## RECORDS
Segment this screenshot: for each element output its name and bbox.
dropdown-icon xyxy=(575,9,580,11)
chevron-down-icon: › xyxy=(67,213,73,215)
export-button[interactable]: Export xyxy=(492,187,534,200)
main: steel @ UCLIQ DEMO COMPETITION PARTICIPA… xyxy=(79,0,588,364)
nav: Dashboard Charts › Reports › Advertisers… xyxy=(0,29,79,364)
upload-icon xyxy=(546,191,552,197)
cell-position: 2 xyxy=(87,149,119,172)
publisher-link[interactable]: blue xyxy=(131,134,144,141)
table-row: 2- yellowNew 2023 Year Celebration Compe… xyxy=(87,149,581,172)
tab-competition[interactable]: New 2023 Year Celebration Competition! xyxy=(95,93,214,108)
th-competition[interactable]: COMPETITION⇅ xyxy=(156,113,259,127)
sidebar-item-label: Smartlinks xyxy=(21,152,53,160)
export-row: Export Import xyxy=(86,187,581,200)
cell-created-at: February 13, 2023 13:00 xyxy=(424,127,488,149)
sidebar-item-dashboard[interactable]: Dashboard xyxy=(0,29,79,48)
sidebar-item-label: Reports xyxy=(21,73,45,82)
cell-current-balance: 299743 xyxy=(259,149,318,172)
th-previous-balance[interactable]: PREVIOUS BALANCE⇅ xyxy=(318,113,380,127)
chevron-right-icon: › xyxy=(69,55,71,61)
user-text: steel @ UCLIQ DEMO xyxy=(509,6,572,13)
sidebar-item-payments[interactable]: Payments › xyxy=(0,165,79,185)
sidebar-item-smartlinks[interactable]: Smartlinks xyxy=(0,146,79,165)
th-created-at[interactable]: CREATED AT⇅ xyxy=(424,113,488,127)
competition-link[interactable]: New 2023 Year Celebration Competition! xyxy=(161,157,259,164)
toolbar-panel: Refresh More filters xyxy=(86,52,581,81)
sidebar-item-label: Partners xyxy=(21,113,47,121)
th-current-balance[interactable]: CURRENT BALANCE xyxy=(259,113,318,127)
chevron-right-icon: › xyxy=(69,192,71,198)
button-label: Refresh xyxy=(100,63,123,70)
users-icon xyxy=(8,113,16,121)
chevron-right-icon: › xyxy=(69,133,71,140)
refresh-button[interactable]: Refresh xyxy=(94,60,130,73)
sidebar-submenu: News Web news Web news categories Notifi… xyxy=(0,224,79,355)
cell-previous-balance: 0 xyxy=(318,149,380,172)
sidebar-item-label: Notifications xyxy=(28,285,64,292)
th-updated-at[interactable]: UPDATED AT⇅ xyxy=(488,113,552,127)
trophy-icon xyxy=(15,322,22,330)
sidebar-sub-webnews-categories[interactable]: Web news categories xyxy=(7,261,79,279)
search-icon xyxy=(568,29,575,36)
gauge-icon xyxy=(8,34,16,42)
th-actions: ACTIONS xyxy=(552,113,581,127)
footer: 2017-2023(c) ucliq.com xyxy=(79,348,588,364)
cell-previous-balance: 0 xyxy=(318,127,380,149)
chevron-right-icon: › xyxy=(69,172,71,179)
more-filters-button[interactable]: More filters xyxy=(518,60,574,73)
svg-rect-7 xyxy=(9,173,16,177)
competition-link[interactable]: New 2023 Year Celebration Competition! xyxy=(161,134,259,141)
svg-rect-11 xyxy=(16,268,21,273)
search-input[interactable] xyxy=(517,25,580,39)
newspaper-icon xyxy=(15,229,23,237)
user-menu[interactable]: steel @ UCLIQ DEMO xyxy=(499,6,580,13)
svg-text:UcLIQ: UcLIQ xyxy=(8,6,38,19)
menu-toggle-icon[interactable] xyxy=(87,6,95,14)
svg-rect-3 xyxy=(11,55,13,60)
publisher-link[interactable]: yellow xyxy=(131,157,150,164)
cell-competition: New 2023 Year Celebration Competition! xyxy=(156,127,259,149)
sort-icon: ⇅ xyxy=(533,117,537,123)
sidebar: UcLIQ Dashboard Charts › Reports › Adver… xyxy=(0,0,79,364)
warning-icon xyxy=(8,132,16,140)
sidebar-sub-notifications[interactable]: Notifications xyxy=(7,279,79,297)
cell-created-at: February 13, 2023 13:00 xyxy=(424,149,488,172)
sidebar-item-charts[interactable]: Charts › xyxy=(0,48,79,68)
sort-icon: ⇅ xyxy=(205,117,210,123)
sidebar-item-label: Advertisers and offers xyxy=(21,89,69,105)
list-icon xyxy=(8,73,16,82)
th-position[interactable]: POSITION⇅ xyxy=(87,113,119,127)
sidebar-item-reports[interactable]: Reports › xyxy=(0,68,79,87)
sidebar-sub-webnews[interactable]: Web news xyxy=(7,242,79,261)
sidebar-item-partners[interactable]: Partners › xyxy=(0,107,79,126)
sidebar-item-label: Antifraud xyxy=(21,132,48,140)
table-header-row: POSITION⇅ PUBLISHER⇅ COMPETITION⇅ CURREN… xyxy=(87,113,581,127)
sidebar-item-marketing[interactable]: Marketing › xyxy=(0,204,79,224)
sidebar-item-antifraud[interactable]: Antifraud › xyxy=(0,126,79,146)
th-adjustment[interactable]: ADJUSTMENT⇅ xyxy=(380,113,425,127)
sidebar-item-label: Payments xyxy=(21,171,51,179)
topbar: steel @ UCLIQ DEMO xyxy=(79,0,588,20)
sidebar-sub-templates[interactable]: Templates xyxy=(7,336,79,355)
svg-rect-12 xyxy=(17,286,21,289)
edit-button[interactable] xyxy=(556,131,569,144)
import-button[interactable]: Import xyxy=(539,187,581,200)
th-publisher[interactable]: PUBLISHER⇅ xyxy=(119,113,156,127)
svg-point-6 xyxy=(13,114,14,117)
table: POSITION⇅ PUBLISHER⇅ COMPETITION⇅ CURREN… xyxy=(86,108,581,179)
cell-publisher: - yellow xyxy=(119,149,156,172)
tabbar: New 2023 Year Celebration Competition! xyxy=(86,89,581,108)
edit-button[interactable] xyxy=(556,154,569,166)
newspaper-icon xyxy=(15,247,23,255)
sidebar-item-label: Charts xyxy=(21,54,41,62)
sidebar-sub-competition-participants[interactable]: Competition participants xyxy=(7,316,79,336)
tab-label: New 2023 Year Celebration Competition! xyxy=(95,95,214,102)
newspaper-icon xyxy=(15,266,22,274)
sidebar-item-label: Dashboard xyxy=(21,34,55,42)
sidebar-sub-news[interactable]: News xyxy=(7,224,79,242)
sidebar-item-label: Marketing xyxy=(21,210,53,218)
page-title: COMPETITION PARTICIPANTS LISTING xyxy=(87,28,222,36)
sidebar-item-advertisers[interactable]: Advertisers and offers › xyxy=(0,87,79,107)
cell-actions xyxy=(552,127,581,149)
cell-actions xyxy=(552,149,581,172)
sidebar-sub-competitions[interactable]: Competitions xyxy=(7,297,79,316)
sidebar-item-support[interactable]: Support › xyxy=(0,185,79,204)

## WORK TO COMPLETE
Going through the entries above, show each line that contains "sort".

## EXERCISE RESPONSE
sort-icon: ⇅ xyxy=(533,117,537,123)
sort-icon: ⇅ xyxy=(205,117,210,123)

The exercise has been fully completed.